One of the ideas on my first dozen list is to spend a HarvilleQuarter attending some sort of event in my home town (in my case, Madison, Wisconsin) every day, focusing primarily on those I most likely would not have attended without this incentive. In other words, besides the opportunities for learning, growth and playfulness, there could be some riskiness as well - not physical risk, but the risk that I won't enjoy them, or understand them, or may be surrounded by people who don't seem very much like me. Which means - it ought to make for a great HarvilleQuarter.

To visualize what this might be like, I’ve taken the last three Madison weekly newspapers (the Isthmus) and sketched out three weeks of daily events that I might actually enjoy.

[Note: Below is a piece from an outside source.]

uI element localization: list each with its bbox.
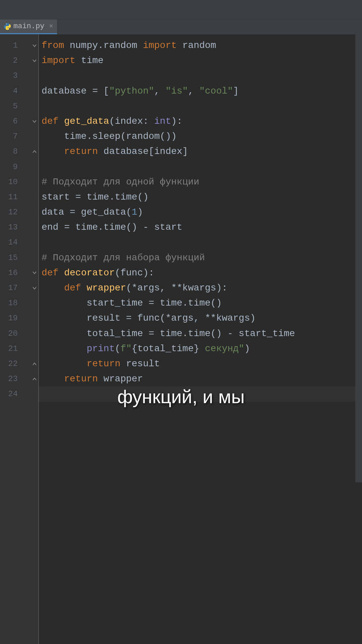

These particular events are listed in order, one per day, starting Thursday, January 22, 2009.

  1. Lululemonade, deep relaxation class
  2. Wisconsin Chamber Orchestra
  3. Duck Soup Cinema
  4. Cook for the homeless at Lutheran Campus Center
  5. Russian National Ballet
  6. University of Wisconsin Men's Tennis against Marquette
  7. Wild Ones Wildflower Photo Tour at Sequoya Branch Library (just 3 blocks from my house)
  8. Stand-up Comedy at the Comedy Club
  9. Madison Rep production of "Bus Stop"
  10. Sexy Ester and the Pretty Mama Sisters at Frequency
  11. Madison Gay Hockey Association
  12. Michael Hanson Jazz Group at the Samba
  13. Lunch lecture "Milton House and the Underground Railroad," Wisconsin Historical Society
  14. Bruce Bengtson organ concert, Luther Memorial
  15. Javier Calderon, guitarist
  16. Madison Museum of Contemporary Art, talk by exhibit curator
  17. Live simulcast of "Lucia di Lammermoor" by the Metropolitan Opera
  18. Ben Taylor, Schuyler Fisk at the High Noon Saloon
  19. Master class with Karen Caballero, soprano, and David Collins, pianist
  20. Lecture by Chrystia Freeland, Financial Times U.S. managing editor
  21. Lecture by Biddy Martin, UW chancellor
  22. UW Women's Basketball vs. Penn State

About half of these events are free or have no cover charge. I figured out that, buying the cheapest ticket when there are multiple prices, the three weeks would run me $137, or about $6.50 per day or less than a movie, which doesn't seem too bad for 22 days of entertainment.

I'm also struck by whole categories of events that I could have included, such as meetings of government organizations (and in a state capital, there are plenty of those), judicial bodies (a morning listening to arguments at the state supreme court, for example), religious ceremonies, high school athletics and musical or dramatic productions, poetry readings, volunteer opportunities and more. Over the course of three months, I can be exposed to an amazing array of new experiences.